Primary aorto-duodenal fistula following Staphylococcal septicaemia.

2004 
A 73-year-old lady presented to the emergency department with a 6 h history of haematemesis, abdominal pain and back pain. On examination she was haemodynamically stable and abdominal examination revealed a non-tender abdominal aortic aneurysm (AAA). Haemoglobin was 7 g/dl. Eleven weeks previously she had undergone a coronary angiogram, followed 2 days later by an angioplasty and stent insertion. Because of a suspected coronary artery dissection the femoral sheath was left in situ for 24 h as a precaution. She was discharged well 3 days later. She returned 1 day after discharge with a staphylococcal septicaemia, which resolved with antibiotic treatment. During this admission she had several episodes of melaena. Upper GI endoscopy demonstrated a gastric ulcer and abdominal ultrasound revealed a 3.4 cm abdominal aortic aneurysm. Emergency contrast CT scan demonstrated an aorto-duodenal fistula with peri-aortic inflammation (Fig. 1). At endoscopy no abnormality was found in the stomach or duodenum. At laparotomy a 4 cm AAA, adherent to the third part of the duodenum was found. The distal small bowel was full of blood. The proximal aorta and iliac vessels were normal. Following infra-renal aortic cross clamping the duodenum was dissected off the aorta. A 1 £ 1 cm defect in the aorta plugged by thrombus and connected to the third part of the duodenum was found. The aorta was repaired with an in situ bifurcated rifampicin-soaked graft, the duodenal defect was closed with 3/0 polyglyconate and an omental flap was interposed between repairs. A specimen of aortic tissue and an aortic swab were cultured and grew Staphylococcus aureus sensitive to flucloxacillin. The patient was treated with the appropriate intravenous antibiotics postoperatively.
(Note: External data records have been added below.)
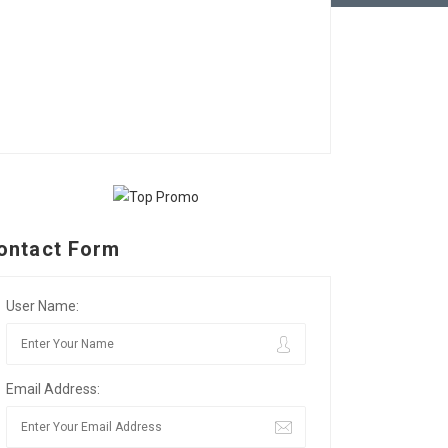
ontact Form
User Name:
Email Address: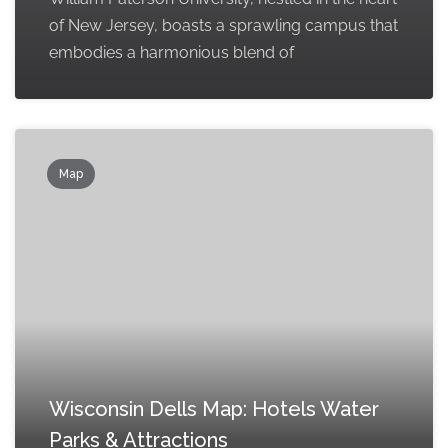
of New Jersey, boasts a sprawling campus that
embodies a harmonious blend of
Map
Wisconsin Dells Map: Hotels Water
Parks & Attractions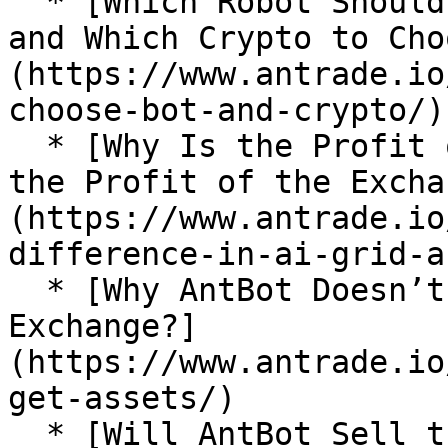
  * [Which Robot Should a Novice Choose to Start 
and Which Crypto to Cho
(https://www.antrade.io
choose-bot-and-crypto/)

  * [Why Is the Profit of AI Grid Different From 
the Profit of the Excha
(https://www.antrade.io
difference-in-ai-grid-a
  * [Why AntBot Doesn’t Get My Assets on the 
Exchange?]
(https://www.antrade.io
get-assets/)

  * [Will AntBot Sell the Funds I Bought Manually 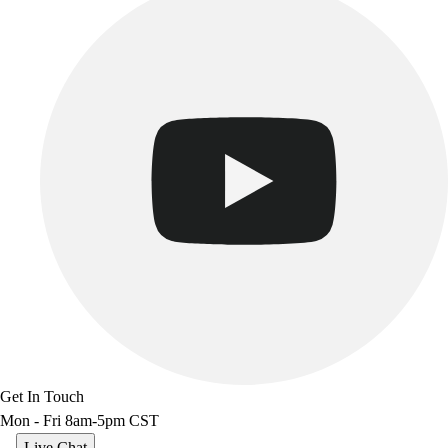
Benches & Bleachers
Electronics
Facilities Management
Locks, Lockers & Trophy Cases
Scoreboards
Fitness
Assessment
Cardio & Aerobic Fitness
Core Fitness
Mats
Other
Outdoor Equipment
Speed & Agility
Strength Training
Summer Essentials
Weight Room Flooring
Get In Touch
Yoga / Pilates
Mon - Fri 8am-5pm CST
P.E. & Games
Game Room
Live Chat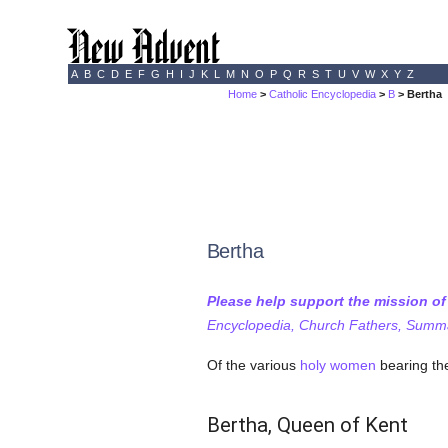
A
B
C
D
E
F
G
H
I
J
K
L
M
N
O
P
Q
R
S
T
U
V
W
X
Y
Z
Home
>
Catholic Encyclopedia
>
B
> Bertha
Bertha
Please help support the mission o
Encyclopedia, Church Fathers, Summa,
Of the various
holy
women
bearing the
Bertha, Queen of Kent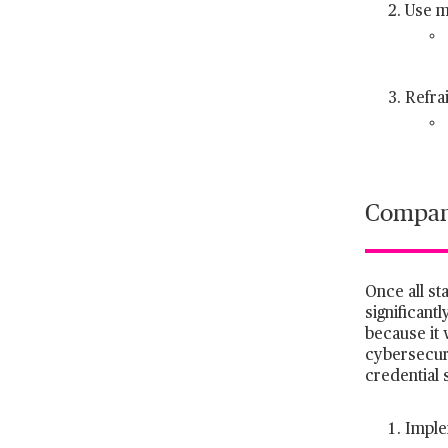
Use m
Refra
Company
Once all st
significant
because it 
cybersecuri
credential s
Imple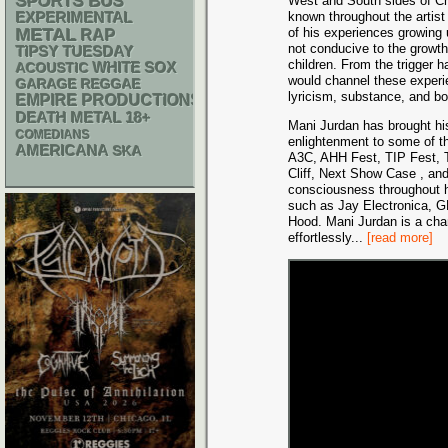
SPORTS BUS
West and South sides of Chi
known throughout the artist
EXPERIMENTAL
METAL
of his experiences growing 
RAP
not conducive to the growt
TIPSY TUESDAY
children. From the trigger 
WHITE SOX
ACOUSTIC
would channel these experi
GARAGE
REGGAE
lyricism, substance, and b
EMPIRE PRODUCTIONS
DEATH METAL
18+
Mani Jurdan has brought his
COMEDIANS
enlightenment to some of th
AMERICANA
SKA
A3C, AHH Fest, TIP Fest, T
Cliff, Next Show Case , an
consciousness throughout hi
such as Jay Electronica, 
Hood. Mani Jurdan is a cham
effortlessly
...
[read more]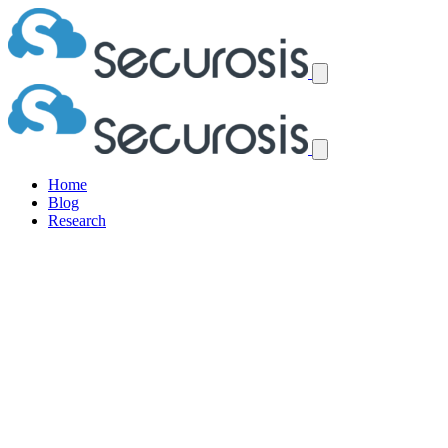
Home
Blog
Research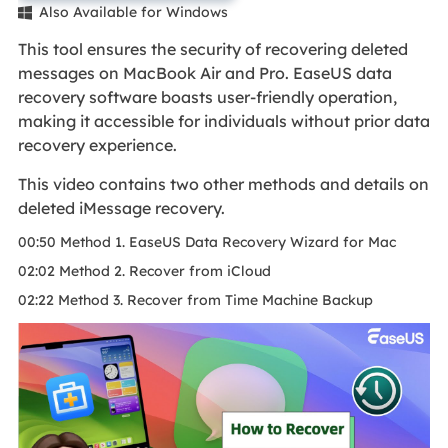
Also Available for Windows

This tool ensures the security of recovering deleted
messages on MacBook Air and Pro. EaseUS data
recovery software boasts user-friendly operation,
making it accessible for individuals without prior data
recovery experience.
This video contains two other methods and details on
deleted iMessage recovery.
00:50 Method 1. EaseUS Data Recovery Wizard for Mac
02:02 Method 2. Recover from iCloud
02:22 Method 3. Recover from Time Machine Backup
A peri-graft collection developed in the second post-operative week (Fig. 2). Aspirate from this collection grew Pseudomonas. This resolved on double anti-pseudomonal therapy. The patient remained in hospital for 9 weeks for intravenous antibiotic therapy. Serial CT scans and measurement of inflammatory markers confirmed resolution of infection and she was discharged well. Follow-up CT scan at 5 months demonstrated complete radiographic resolution (Fig. 3).